While primarily targeting its viral immunotherapy aglatimagene besadenovec at localised prostate cancer, Candel Therapeutics is setting its sights on another possible indication: non-small cell lung cancer patients with inadequate response to checkpoint blockade.
Hopes for this latter use might be stoked by phase 2 data presented at a World Conference on Lung Cancer late-breaker on Tuesday, where the bold claim was made that agla-vec might improve survival after injection into "only one or two tumours". Still, the comparison is against historical controls, and the data come from the per-protocol analysis of a trial that disappointed earlier.
Agla-vec is a replication-defective adenovirus encoding the HSV-thymidine kinase gene, administered with valacyclovir, and is basking in its phase 3 win in localised prostate cancer. This helped Candel raise $80m from investors last December, staving off this year's feared financing crunch, and giving the group cash to last into the first quarter of 2027.
But an uncontrolled phase 2 NSCLC trial gave an unexpected extra boost when in May it was said to have "prolonged" median OS in patients with baseline progressive disease despite immune checkpoint therapy.
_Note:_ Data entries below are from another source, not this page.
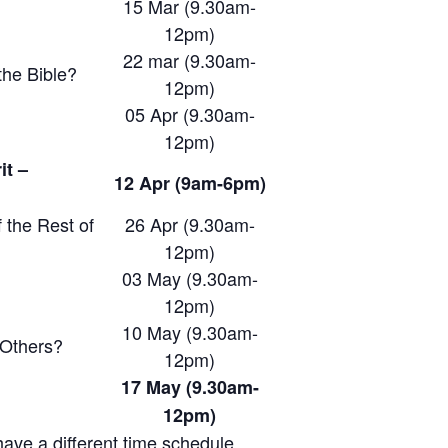
15 Mar (9.30am-
12pm)
22 mar (9.30am-
he Bible?
12pm)
05 Apr (9.30am-
12pm)
it –
12 Apr (9am-6pm)
 the Rest of
26 Apr (9.30am-
12pm)
03 May (9.30am-
12pm)
10 May (9.30am-
 Others?
12pm)
17 May (9.30am-
12pm)
ave a different time schedule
Candel cited median OS of 21.5 months in 41 patients (a separate cohort comprised subjects with stable disease).
It's these data that have just been presented at World Lung, where University of Pennsylvania's Dr Charu Aggarwal unveiled the survival curve for this cohort, citing as comparison historical median OS of 9.8-11.8 months for docetaxel in this type of PD-(L)1-refractory population. In Candel's study patients got two agla-vec injections on top of continued PD-(L)1 blockade, with or without chemo.
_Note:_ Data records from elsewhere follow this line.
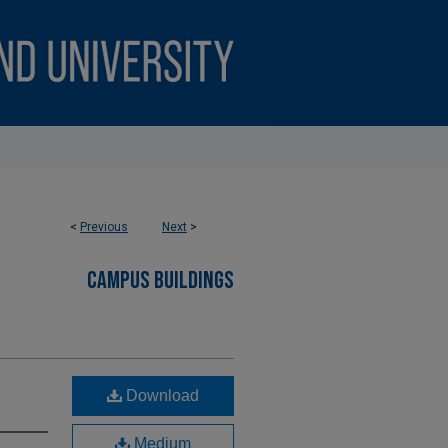
<
Previous
Next
>
CAMPUS BUILDINGS
Download
Medium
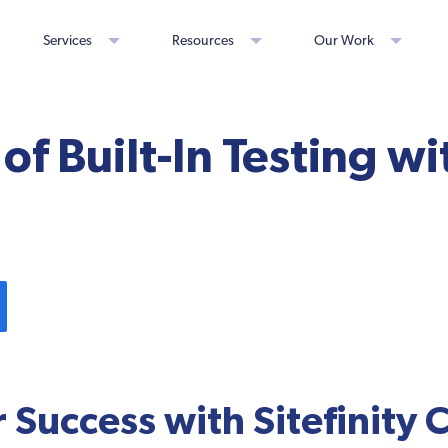
Services
Resources
Our Work
of Built-In Testing wi
r Success with Sitefinity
He also cited an abscopal effect – implying shrinkage of tumours that weren't directly treated. 35 patients presenting with multiple tumours didn't have agla-vec administered to all of these, yet two thirds experienced regression of their non-injected tumours, he claimed.
OS curve for post-checkpoint NSCLC patients with baseline progressive disease
Such boasts will of course need substantiating against a true comparator, and this study's uncontrolled setting is a drawback. Another red flag is that in presenting the data Candel has zeroed in on just over half the patients who were actually enrolled into this trial.
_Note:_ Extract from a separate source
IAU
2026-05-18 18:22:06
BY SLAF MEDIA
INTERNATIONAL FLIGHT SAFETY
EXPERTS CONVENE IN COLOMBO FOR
The sharp-eyed will note that 25 subjects dropped out, most after receiving only one agla-vec injection, and most because of disease progression; this will likely have preselected for the fittest patients, who would naturally have been expected to live longest. No intent-to-treat survival numbers or curves were shown at World Lung.
Neither were response rates disclosed; that's relevant since this same study disappointed at ASCO 2024 when a poster revealed an ORR of just 11% among 45 patients. True, with survival data available ORR becomes less important, and it's possible for some patients to derive a survival benefit while in stable disease, and thus not formally being classed as responders.
After its recent cash raise Candel had $101m in the bank at the half-year point, and naturally the localised prostate cancer indication remains the primary focus for agla-vec. Given that the phase 3 win in this setting came nine months ago it remains a puzzling fact that Candel doesn't expect to file in the US until the fourth quarter of 2026.
Candel has admitted making "minor" changes to the prostate cancer trial's design without obtaining an SPA (special protocol assessment) amendment. More recently it said only "certain data generated from this study could be sufficient" for approval, so whether the SPA still applies to the phase 3 study in its current form remains another key consideration.